Renewable energy has become Scotland’s main source of power, new independent figures published by DECC have revealed.
Records from the first half of 2014, the most recent period for which data is available, show renewables generated 32 percent more electricity than any other single source of power in Scotland.
In total, the renewables sector generated a record 10.3TWh, compared to 7.8TWh from nuclear generation – previously Scotland’s main source of electricity.

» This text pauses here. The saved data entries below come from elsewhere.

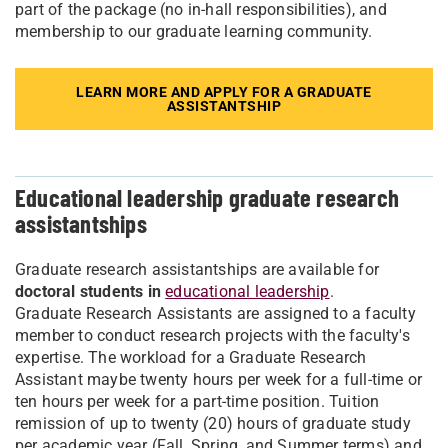
part of the package (no in-hall responsibilities), and
membership to our graduate learning community.
LEARN MORE AND APPLY FOR A GRADUATE
ASSISTANTSHIP
Educational leadership graduate research
assistantships
Graduate research assistantships are available for
doctoral students in
educational leadership
.
Graduate Research Assistants are assigned to a faculty
member to conduct research projects with the faculty's
expertise. The workload for a Graduate Research
Assistant maybe twenty hours per week for a full-time or
ten hours per week for a part-time position. Tuition
remission of up to twenty (20) hours of graduate study
per academic year (Fall, Spring, and Summer terms) and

The figures also show that coal and gas-fired electricity generation produced 5.6TWh and 1.4TWh respectively over the same six-month period.
Niall Stuart, chief executive of Scottish Renewables, said: “The announcement that renewables have become Scotland’s main source of electricity is historic news for our country, and shows the investment made in the sector is helping to deliver more power than ever before to our homes and businesses.
“This important milestone is good news for anyone who cares about Scotland’s economy, our energy security and our efforts to tackle climate change.
“Every unit of power generated from renewables means less carbon emitted from the burning of fossil fuels, decreases our reliance on imported energy and supports jobs and investment in communities across Scotland.
“The renewables industry has come a long way in a short space of time, but there is still plenty of potential for further growth.
“Offshore wind and marine energy are still in the early stages of development but could make a big contribution to our future energy needs if they get the right support from government. That support includes the delivery of grid connections to the islands, home to the UK’s very best wind, wave and tidal sites.”